» Data excerpts
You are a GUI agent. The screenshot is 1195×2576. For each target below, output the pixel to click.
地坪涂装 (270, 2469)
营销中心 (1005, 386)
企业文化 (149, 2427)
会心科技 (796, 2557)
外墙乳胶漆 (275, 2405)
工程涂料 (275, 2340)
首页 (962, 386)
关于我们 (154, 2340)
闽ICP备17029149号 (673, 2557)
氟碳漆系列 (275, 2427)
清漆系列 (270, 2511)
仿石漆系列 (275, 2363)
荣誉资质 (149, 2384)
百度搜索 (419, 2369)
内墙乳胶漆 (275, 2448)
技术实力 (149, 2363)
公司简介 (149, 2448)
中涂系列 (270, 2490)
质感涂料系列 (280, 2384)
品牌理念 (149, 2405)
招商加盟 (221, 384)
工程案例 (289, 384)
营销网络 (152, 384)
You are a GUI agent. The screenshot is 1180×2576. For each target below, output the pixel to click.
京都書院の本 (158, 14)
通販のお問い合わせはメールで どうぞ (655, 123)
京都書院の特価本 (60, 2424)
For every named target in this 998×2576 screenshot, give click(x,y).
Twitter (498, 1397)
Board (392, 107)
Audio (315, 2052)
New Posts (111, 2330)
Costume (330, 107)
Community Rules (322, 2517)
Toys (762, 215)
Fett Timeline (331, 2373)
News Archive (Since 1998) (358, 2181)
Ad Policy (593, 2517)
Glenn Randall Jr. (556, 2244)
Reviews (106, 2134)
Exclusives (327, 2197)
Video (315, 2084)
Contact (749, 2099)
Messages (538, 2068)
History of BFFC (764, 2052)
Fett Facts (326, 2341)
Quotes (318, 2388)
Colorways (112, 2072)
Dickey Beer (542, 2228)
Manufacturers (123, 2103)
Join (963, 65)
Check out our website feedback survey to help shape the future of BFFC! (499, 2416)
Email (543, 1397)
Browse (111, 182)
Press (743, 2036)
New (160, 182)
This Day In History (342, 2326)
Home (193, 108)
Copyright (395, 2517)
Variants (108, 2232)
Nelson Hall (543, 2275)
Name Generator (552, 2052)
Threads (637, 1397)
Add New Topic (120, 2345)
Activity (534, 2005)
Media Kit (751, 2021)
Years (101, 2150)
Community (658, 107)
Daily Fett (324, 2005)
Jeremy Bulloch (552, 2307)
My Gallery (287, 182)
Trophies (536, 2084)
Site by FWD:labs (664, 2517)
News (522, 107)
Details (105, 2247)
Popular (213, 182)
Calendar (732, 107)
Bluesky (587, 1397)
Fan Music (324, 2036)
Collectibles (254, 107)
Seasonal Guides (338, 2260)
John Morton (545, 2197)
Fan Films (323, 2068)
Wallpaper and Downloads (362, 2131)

» Problem details
Please, from the entries above, set down exactly the lines from the one containing "首页 (962, 386)" through the one containing "New Posts (111, 2330)", and only those.

» Output
首页 (962, 386)
关于我们 (154, 2340)
闽ICP备17029149号 (673, 2557)
氟碳漆系列 (275, 2427)
清漆系列 (270, 2511)
仿石漆系列 (275, 2363)
荣誉资质 (149, 2384)
百度搜索 (419, 2369)
内墙乳胶漆 (275, 2448)
技术实力 (149, 2363)
公司简介 (149, 2448)
中涂系列 (270, 2490)
质感涂料系列 (280, 2384)
品牌理念 (149, 2405)
招商加盟 (221, 384)
工程案例 (289, 384)
营销网络 (152, 384)
You are a GUI agent. The screenshot is 1180×2576. For each target below, output the pixel to click.
京都書院の本 (158, 14)
通販のお問い合わせはメールで どうぞ (655, 123)
京都書院の特価本 (60, 2424)
For every named target in this 998×2576 screenshot, give click(x,y).
Twitter (498, 1397)
Board (392, 107)
Audio (315, 2052)
New Posts (111, 2330)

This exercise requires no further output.